The Nurse is also noted for the support she gives to Juliet, in so doing being the only figure in the play who seems to wish her and her beau nothing but joy. Miriam Margolyes brings a believability to the role, and it's delightful to see how much she seems to be enjoying herself in this powerful and punchy production.
8. Little Dorrit - Flora Finching
Miriam Margolyes' love of Dickens’ writing is well documented - she wrote and starred in a one-woman show called Dickens' Women, playing the parts of no fewer than 23 of the female characters dreamed up by Charlie D.
For a lot of people, though, this is the standout Miriam and Dickens combo: the 1988 Little Dorrit film production that also featured Alec Guinness and Derek Jacobi. Miriam turns in a terrific performance as the torrentially voluble Flora Finching, and she richly deserved her Best Supporting Actress award from the LA Critics Circle.
9. Call the Midwife - Sister Mildred/Mother Mildred
Sunday nights, for some, are all about Call the Midwife, the hugely popular BBC drama revolving around midwifery in 1960s London. Joining a battery of talent, including Jenny Agutter and Pam Ferris, Miriam Margolyes took the role of Sister Mildred (who becomes Mother Mildred as time wears on and promotion comes calling) and was an instant hit with the fans.
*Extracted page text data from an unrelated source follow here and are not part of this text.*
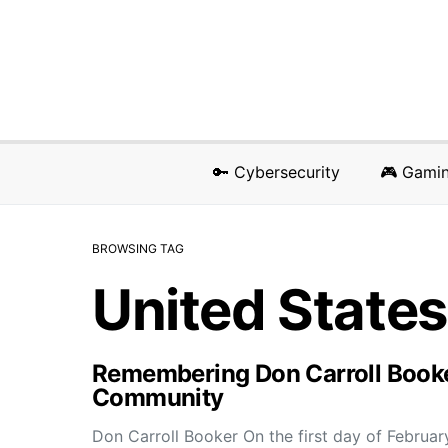
🔑 Cybersecurity
🎮 Gami
BROWSING TAG
United States
Remembering Don Carroll Booker:
Community
Don Carroll Booker On the first day of Februar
The indomitable and garrulous nun has a huge impact on those around her, dominating every gathering. More than a little like Miriam herself, it has to be said.
10. The Real Marigold Hotel
OK, what's this doing here? The Real Marigold Hotel’s a documentary of sorts, isn't it? Well, this is a list of Miriam Margolyes' best performances, and it's fair to say that as soon as the camera starts rolling, there's a performance afoot. It's not that she seems to be putting on a front - far from it. It's just that whenever she's on screen you can't take your eyes off the drama that unfolds in front of you.
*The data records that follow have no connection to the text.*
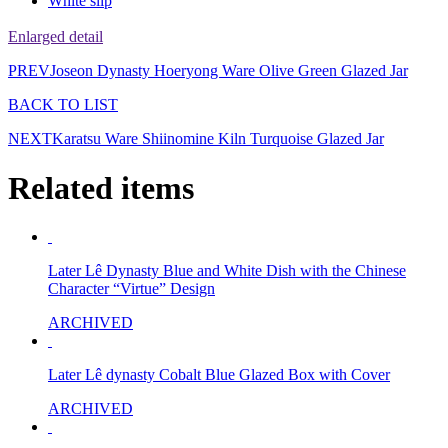
White slip
Enlarged detail
PREV
Joseon Dynasty Hoeryong Ware Olive Green Glazed Jar
BACK TO LIST
NEXT
Karatsu Ware Shiinomine Kiln Turquoise Glazed Jar
Related items
Later Lê Dynasty Blue and White Dish with the Chinese
Character “Virtue” Design
ARCHIVED
Later Lê dynasty Cobalt Blue Glazed Box with Cover
ARCHIVED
With a bevy of bemused co-stars, including Wayne Sleep, Roy Walker and 70s legend (still looking exaclty the same as she did back then) Patti Boulaye, Miriam terrorises her way through a stay in Jaipur, shocking and delighting in equal measure her companions and hotel staff.
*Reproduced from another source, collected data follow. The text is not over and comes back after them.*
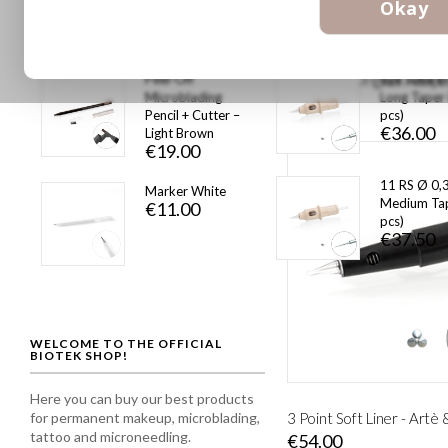
€877.00
Okay
1 pz
€13.00
Peel-Off
1pt Tube Ø
Microblading
Long Taper
€45.00
Pencil + Cutter –
pcs)
€36.00
Light Brown
€19.00
11 RS Ø 0,
Marker White
Medium Tap
€11.00
pcs)
€37.50
WELCOME TO THE OFFICIAL
BIOTEK SHOP!
Here you can buy our best products
for permanent makeup, microblading,
3 Point Soft Liner - Artè
tattoo and microneedling.
€54.00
She went on to appear in several spin-offs called The Real Marigold on Tour, taking the pugilistic pensioners off to places such as Kyoto, Havana and St Petersburg. Throughout, Miriam is absolutely irresistible. Fabulous stuff.
So, that's Miriam Margolyes covered. Well, not really. The truth is that there's so much more to this devilish dynamo. She was recently in the Lady in the Van on stage in Australia (possibly the only woman alive who could give Maggie Smith a run for her money in that role), as well as being in a Radio 4 sitcom.
She's also written an autobiography, including in its contents early life Margolyes memories that bring forth tears of laughter and sympathy, as she tells us about the struggles and fun that have characterised her extraordinary life. Always disarmingly honest about her personal life, and a strident champion of LGBT+ rights, Margolyes tells it like it is, always supported by her partner Heather Sutherland, with whom she has been in a relationship since 1969.
What's more, very soon, she's to feature in that TV behemoth - Dr Who, as the voice of Beep the Meep. (No, I can't really help you with that one, apart from to tell you that Wikipedia informs us that she is a fictional alien. So, not one of those real-life aliens we're always bumping into.)
Overall, Miriam Margolyes is one of this country's very best bits, and long may she continue to bring the house down with her performances and her outrageous candour. She received an OBE for services to drama way back in 2002. Surely it's about time a damehood was bestowed. I can feel a letter-writing campaign coming on.
Oh, first and second sexiest cartoon characters? Betty Boop was in second place (one for the great-grandparents there). First? Jessica Rabbit. Of course. What's with the sexy rabbit thing? Bucked if I know.